Pleasingly, significant progress has been made and there’s a certain feeling that we’re close to a revolution in wireless technology. CES 2007 saw the debut of wireless HDMI using Ultra-Wide Band wireless technology, and there’s increasing evidence that wireless power – the Holy Grail of technology in my opinion – is somewhere on the horizon.
As wireless technology goes, Logitech’s FreePulse Wireless Headphones are a rather mundane development. We have, after all, been listening to sound without wires for decades now with this thing we call radio. But, marrying wireless headphones with good design, high quality performance and practical battery life is actually harder than it might seem. Do Logitech’s FreePulse headphones pass the test?
Initial indications would be yes, they do; they certainly look the part. They’re small, lightweight, and stylish enough that you’d be happy to be seen in public with them.
For just over £45 you get a set of Bluetooth 2.0 EDR enabled headphones, a small square Bluetooth receiver that plugs into any headphone jack, a short 3.5mm male-to-female extension cable, an AC adapter with two leads to charge both the headphones and the receiver and a set of adapters designed to secure the receiver to – yes, you guessed it – an iPod.
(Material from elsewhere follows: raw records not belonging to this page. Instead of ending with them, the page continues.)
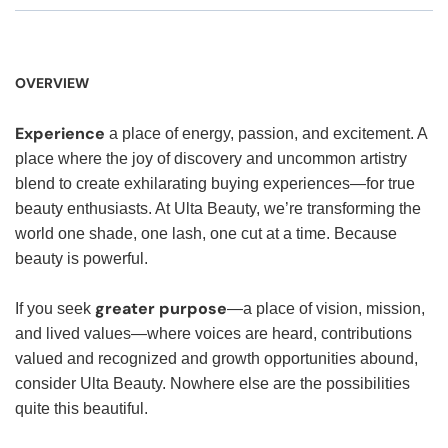
OVERVIEW
Experience
a place of energy, passion, and excitement. A
place where the joy of discovery and uncommon artistry
blend to create exhilarating buying experiences—for true
beauty enthusiasts. At Ulta Beauty, we’re transforming the
world one shade, one lash, one cut at a time. Because
beauty is powerful.
greater purpose
If you seek
—a place of vision, mission,
and lived values—where voices are heard, contributions
valued and recognized and growth opportunities abound,
consider Ulta Beauty. Nowhere else are the possibilities
quite this beautiful.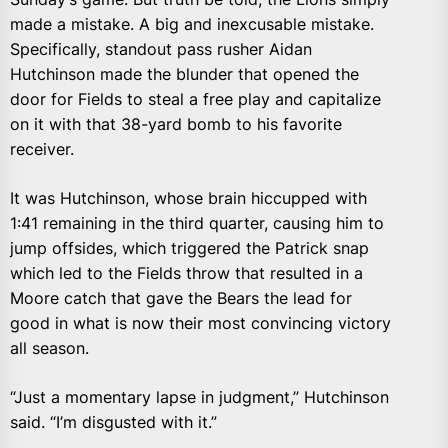
made a mistake. A big and inexcusable mistake.
Specifically, standout pass rusher Aidan
Hutchinson made the blunder that opened the
door for Fields to steal a free play and capitalize
on it with that 38-yard bomb to his favorite
receiver.
It was Hutchinson, whose brain hiccupped with
1:41 remaining in the third quarter, causing him to
jump offsides, which triggered the Patrick snap
which led to the Fields throw that resulted in a
Moore catch that gave the Bears the lead for
good in what is now their most convincing victory
all season.
“Just a momentary lapse in judgment,” Hutchinson
said. “I’m disgusted with it.”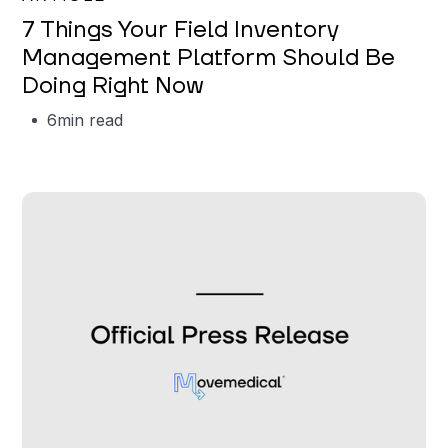
7 Things Your Field Inventory
Management Platform Should Be
Doing Right Now
6
min read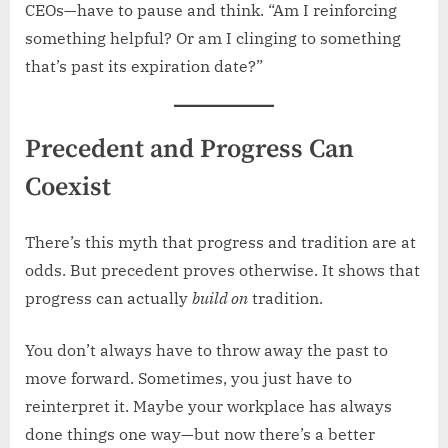
CEOs—have to pause and think. “Am I reinforcing
something helpful? Or am I clinging to something
that’s past its expiration date?”
Precedent and Progress Can
Coexist
There’s this myth that progress and tradition are at
odds. But precedent proves otherwise. It shows that
progress can actually
build on
tradition.
You don’t always have to throw away the past to
move forward. Sometimes, you just have to
reinterpret it. Maybe your workplace has always
done things one way—but now there’s a better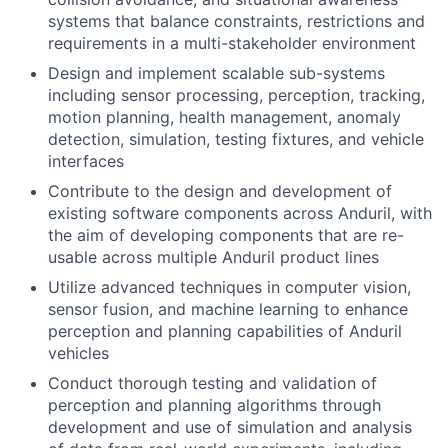
systems that balance constraints, restrictions and
requirements in a multi-stakeholder environment
Design and implement scalable sub-systems
including sensor processing, perception, tracking,
motion planning, health management, anomaly
detection, simulation, testing fixtures, and vehicle
interfaces
Contribute to the design and development of
existing software components across Anduril, with
the aim of developing components that are re-
usable across multiple Anduril product lines
Utilize advanced techniques in computer vision,
sensor fusion, and machine learning to enhance
perception and planning capabilities of Anduril
vehicles
Conduct thorough testing and validation of
perception and planning algorithms through
development and use of simulation and analysis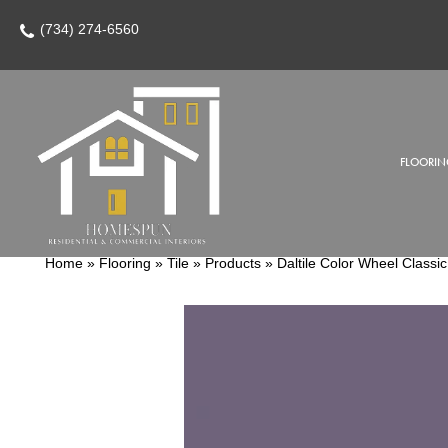
(734) 274-6560
FLOORIN
Home
»
Flooring
»
Tile
»
Products
»
Daltile Color Wheel Clas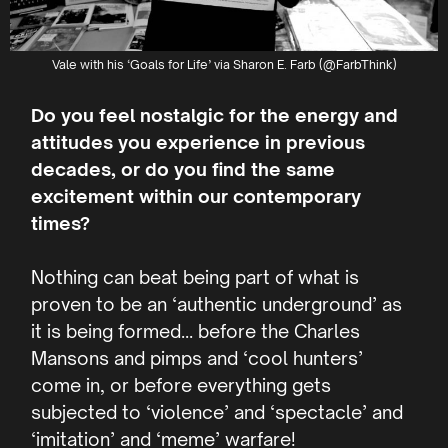
Vale with his ‘Goals for Life’ via Sharon E. Farb (@FarbThink)
Do you feel nostalgic for the energy and
attitudes you experience in previous
decades, or do you find the same
excitement within our contemporary
times?
Nothing can beat being part of what is
proven to be an ‘authentic underground’ as
it is being formed… before the Charles
Mansons and pimps and ‘cool hunters’
come in, or before everything gets
subjected to ‘violence’ and ‘spectacle’ and
‘imitation’ and ‘meme’ warfare!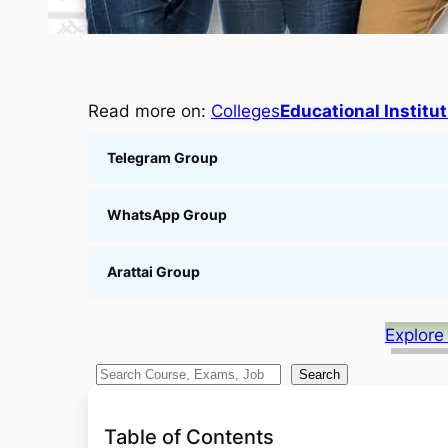
Read more on:
Colleges
Educational Institu
Telegram Group
WhatsApp Group
Arattai Group
Explore
S
Search
e
a
Table of Contents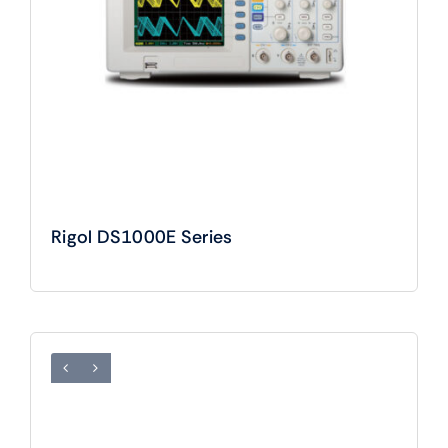
Rigol DS1000E Series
The addition of iPod adapters isn’t too great a surprise since they’re so prevalent these days, but it does give an indication as to the market these are intended for. The average iPod user will likely listen to 128kbps AAC files or MP3s encoded at 192kbps; i.e. not very high quality. If you’re an audiophile who prefers music encoded in lossless formats these probably aren’t for you – and I’ll be covering sound quality a little later.
First on the agenda, however, is battery performance, which is very respectable. It takes about two hours for a full charge of both the headphones and receiver, and once charged they’re good for around six hours of playback with Bass Boost activated.
This ought to be enough for most occasions, as long as you remember to charge your headphones before you go out anywhere. One can’t help thinking, however, that Logitech has missed a trick by not providing a USB adapter for charging via a USB port. Moreover, as useful as wireless headphones may be, it would be handy to able to use them with a wired connection for those times when you run out of battery.